O raciocínio é simples — e perigoso. Partidos buscam nomes com densidade eleitoral suficiente para ajudar no quociente, mas que, em tese, não disputariam diretamente as vagas. São os chamados “bons de voto”, úteis para empurrar a chapa, mas tratados internamente como coadjuvantes no momento de ocupação das cadeiras.

Um dos exemplos citados nos bastidores é o do líder evangélico Gunnar, que será candidato a deputado federal pelo PP. Segundo o articulador, ele se encaixa exatamente nesse perfil.

“Ele tem muitos votos, mas quem chamou não acredita que ele vá ganhar”, resume.

O alerta vem logo em seguida — e não é retórico. “É preciso saber escolher bem. Em 2022, o Mesaque Padilha foi convidado para a chapa de estadual do União em Alagoas achando-se que ele tinha esse perfil. No final, foi eleito e deixou outros nomes, inclusive favoritos, de fora.”

O caso virou referência entre dirigentes partidários. Mesaque entrou como peça auxiliar e saiu como protagonista, alterando completamente o cálculo interno da chapa e frustrando expectativas de quem se via eleito antes mesmo da votação.

É exatamente esse risco que ronda agora as principais montagens para a Câmara dos Deputados. MDB, PP, PSD e PL seguem adotando lógica semelhante: convidam ex-prefeitos, ex-deputados e lideranças regionais com voto comprovado para “fechar conta” e disputar a segunda ou terceira vaga.
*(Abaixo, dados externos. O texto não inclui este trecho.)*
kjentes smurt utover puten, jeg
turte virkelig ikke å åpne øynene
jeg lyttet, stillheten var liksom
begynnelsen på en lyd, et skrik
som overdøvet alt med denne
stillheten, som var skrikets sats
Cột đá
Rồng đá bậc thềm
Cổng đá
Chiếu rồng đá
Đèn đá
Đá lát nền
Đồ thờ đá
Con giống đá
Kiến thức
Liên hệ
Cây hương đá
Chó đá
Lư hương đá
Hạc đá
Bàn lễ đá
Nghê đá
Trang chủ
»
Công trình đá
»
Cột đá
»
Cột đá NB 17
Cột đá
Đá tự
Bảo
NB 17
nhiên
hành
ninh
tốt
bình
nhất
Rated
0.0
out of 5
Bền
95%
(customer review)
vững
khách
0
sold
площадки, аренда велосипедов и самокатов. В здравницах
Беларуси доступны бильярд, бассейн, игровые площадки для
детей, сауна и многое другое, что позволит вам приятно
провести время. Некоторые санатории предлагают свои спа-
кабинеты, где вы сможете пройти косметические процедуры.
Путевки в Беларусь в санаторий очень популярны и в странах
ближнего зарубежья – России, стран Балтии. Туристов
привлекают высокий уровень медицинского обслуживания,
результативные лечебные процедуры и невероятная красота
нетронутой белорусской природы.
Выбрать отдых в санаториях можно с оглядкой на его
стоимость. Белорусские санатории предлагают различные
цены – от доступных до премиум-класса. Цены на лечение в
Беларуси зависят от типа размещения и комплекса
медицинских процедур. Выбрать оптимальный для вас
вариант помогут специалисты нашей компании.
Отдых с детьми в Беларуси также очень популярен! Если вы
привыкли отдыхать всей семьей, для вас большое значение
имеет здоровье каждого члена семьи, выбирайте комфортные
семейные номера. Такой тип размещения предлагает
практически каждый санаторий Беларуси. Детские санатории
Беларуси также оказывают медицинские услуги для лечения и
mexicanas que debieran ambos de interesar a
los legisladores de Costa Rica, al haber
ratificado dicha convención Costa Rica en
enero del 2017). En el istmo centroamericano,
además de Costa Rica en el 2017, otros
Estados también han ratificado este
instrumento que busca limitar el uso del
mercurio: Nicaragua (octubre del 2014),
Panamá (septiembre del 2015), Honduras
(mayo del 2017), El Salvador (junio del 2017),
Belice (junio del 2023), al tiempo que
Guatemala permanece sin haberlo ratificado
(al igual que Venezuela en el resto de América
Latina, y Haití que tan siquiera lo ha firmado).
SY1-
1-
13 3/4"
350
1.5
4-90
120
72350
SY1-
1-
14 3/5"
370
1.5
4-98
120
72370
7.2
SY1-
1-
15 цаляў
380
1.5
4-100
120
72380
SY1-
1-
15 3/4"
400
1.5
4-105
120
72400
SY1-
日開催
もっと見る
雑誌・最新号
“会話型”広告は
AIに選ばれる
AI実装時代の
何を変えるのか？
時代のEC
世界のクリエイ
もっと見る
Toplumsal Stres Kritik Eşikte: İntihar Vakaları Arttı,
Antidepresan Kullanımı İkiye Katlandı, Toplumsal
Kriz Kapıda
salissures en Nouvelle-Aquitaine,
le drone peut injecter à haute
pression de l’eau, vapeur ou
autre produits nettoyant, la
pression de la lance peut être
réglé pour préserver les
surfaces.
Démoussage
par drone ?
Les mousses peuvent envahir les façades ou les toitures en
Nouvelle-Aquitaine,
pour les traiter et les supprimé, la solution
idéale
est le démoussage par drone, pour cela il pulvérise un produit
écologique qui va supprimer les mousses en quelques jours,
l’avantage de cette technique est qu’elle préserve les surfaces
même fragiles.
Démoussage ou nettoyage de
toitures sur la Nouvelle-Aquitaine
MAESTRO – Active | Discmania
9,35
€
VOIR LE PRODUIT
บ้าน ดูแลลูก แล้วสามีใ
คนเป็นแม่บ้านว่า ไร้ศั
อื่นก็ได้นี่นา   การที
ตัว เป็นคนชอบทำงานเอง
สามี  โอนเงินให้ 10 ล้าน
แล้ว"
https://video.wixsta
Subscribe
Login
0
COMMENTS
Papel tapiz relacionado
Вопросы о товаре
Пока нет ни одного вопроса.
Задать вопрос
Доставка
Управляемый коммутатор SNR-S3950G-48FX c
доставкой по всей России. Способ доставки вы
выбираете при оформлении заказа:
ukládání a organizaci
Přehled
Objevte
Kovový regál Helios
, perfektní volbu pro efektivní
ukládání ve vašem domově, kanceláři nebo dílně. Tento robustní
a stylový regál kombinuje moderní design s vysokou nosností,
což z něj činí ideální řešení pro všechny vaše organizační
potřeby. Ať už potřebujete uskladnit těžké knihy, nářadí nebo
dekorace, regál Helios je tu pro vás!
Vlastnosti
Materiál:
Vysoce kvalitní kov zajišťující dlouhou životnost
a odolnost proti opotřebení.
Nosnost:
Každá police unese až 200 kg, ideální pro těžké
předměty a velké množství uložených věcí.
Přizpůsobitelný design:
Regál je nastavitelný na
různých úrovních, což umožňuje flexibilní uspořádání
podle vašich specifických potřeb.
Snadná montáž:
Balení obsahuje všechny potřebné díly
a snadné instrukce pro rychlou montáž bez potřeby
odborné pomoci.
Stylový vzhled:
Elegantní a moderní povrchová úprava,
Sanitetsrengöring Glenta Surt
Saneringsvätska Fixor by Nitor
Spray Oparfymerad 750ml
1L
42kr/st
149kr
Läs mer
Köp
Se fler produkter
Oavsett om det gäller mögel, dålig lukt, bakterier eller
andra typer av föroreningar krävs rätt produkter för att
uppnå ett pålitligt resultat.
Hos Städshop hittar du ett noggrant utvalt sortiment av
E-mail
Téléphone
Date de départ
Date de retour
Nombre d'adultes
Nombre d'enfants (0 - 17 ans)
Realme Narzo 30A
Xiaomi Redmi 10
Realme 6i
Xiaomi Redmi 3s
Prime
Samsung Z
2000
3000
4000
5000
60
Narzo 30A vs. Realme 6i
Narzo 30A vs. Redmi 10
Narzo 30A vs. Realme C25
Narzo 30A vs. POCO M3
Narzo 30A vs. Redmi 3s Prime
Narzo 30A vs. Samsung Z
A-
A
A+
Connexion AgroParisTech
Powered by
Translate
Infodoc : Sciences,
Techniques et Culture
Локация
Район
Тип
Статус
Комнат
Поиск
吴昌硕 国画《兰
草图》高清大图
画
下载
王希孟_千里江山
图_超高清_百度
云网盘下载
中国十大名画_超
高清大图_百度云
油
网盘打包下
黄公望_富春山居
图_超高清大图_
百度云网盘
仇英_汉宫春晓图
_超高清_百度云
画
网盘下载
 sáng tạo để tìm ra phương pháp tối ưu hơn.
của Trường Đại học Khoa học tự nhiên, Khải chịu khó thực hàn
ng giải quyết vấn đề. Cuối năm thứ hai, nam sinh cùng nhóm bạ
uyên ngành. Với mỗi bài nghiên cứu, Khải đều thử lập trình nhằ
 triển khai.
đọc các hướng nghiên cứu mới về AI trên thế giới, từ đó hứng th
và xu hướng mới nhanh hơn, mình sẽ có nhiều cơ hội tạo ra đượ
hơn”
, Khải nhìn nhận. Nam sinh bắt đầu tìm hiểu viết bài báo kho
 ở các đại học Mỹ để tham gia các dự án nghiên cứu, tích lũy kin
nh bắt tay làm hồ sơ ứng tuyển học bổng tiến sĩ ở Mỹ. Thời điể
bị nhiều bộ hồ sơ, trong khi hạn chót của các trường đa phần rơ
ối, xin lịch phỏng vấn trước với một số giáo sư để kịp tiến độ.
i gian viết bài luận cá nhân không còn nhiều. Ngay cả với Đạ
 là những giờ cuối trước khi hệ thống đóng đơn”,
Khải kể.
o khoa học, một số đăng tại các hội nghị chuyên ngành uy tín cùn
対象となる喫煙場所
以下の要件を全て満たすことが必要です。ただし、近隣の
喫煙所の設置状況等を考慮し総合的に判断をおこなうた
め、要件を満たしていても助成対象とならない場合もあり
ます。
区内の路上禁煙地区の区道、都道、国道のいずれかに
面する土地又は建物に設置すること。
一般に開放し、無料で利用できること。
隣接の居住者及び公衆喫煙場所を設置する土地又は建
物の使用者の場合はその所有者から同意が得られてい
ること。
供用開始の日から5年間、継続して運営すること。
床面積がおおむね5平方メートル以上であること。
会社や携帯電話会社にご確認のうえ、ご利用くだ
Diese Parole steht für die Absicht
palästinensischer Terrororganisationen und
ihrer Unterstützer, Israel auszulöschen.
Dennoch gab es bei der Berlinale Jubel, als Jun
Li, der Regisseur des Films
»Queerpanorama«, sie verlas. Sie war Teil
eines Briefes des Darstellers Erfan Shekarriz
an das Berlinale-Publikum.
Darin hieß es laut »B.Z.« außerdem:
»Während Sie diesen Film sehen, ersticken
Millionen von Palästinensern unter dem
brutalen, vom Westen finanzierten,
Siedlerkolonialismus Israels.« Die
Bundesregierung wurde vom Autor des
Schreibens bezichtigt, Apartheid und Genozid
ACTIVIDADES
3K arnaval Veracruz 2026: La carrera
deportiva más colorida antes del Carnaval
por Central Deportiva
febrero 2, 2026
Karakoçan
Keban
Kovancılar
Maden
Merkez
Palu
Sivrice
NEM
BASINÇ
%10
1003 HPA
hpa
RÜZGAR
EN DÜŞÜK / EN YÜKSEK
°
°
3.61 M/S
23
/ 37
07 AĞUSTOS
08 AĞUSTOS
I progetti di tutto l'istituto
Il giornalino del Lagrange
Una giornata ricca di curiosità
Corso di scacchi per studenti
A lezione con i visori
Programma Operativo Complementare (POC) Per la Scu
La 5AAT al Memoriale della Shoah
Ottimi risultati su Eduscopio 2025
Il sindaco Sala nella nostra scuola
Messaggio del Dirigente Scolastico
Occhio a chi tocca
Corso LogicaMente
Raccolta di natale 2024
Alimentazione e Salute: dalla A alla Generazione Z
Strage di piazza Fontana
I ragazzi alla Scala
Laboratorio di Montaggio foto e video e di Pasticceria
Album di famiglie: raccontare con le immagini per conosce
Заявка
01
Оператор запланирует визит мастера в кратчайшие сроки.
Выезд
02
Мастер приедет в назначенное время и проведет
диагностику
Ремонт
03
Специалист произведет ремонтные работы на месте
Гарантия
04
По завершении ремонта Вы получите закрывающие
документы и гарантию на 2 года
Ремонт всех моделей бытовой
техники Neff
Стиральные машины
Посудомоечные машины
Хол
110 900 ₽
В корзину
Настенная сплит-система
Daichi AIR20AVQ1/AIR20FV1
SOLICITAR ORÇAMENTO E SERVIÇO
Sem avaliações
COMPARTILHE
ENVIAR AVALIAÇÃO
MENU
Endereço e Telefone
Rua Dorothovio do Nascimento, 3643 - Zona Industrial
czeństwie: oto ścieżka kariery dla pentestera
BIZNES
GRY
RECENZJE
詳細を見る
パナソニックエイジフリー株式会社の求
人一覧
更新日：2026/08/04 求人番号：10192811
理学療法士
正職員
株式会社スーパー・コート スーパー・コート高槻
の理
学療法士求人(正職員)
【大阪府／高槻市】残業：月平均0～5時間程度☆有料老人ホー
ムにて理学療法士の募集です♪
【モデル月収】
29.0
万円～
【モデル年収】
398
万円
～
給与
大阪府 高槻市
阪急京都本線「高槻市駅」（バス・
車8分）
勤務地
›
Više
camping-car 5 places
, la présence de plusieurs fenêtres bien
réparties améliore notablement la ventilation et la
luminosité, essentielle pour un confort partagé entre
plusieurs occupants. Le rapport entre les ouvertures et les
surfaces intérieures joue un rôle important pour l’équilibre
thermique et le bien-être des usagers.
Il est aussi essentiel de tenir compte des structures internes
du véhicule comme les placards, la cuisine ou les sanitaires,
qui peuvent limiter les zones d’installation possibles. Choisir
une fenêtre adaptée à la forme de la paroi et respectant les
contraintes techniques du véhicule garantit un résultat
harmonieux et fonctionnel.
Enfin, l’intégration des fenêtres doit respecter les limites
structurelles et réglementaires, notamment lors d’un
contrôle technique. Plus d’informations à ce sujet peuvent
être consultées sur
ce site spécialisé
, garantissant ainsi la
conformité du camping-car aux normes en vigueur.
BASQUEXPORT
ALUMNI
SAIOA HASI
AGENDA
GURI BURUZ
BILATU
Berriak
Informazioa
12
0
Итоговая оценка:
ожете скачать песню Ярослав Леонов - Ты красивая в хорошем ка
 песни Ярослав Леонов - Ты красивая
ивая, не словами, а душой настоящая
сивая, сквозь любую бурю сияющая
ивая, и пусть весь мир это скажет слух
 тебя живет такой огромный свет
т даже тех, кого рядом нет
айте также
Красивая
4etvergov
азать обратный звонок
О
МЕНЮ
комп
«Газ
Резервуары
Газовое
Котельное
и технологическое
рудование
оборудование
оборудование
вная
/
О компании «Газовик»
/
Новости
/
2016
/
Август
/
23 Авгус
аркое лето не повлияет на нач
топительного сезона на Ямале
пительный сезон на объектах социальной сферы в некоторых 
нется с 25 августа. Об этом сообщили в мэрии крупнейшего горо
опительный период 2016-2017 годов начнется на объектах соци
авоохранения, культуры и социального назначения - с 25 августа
Na planilha, tudo parece sob controle. Na urna, nem sempre.

A questão que começa a inquietar alguns estrategistas é óbvia, mas pouco verbalizada: e se um desses nomes decidir não aceitar o papel de figurante? E se resolver fazer campanha para ganhar, e não apenas para ajudar?

Em chapas cada vez mais equilibradas, qualquer candidato que ultrapasse a expectativa interna pode bagunçar toda a hierarquia previamente desenhada. O “puxa-voto” vira eleito. O favorito vira suplente. E a engenharia política montada meses antes cai por terra em poucas horas de apuração.

Por isso, embora a busca por nomes competitivos siga intensa, cresce também o cuidado na escolha. Densidade eleitoral é ativo. Ambição política, também. O problema é quando os dois caminham juntos — e alguém finge não perceber.

Em 2026, mais uma vez, as chapas serão montadas com base em cálculos, médias e projeções. Mas a história recente mostra que basta um candidato resolver imitar Mesaque para transformar estratégia em surpresa.

E, na política, surpresa quase nunca é bem-vinda para quem achava que já estava eleito.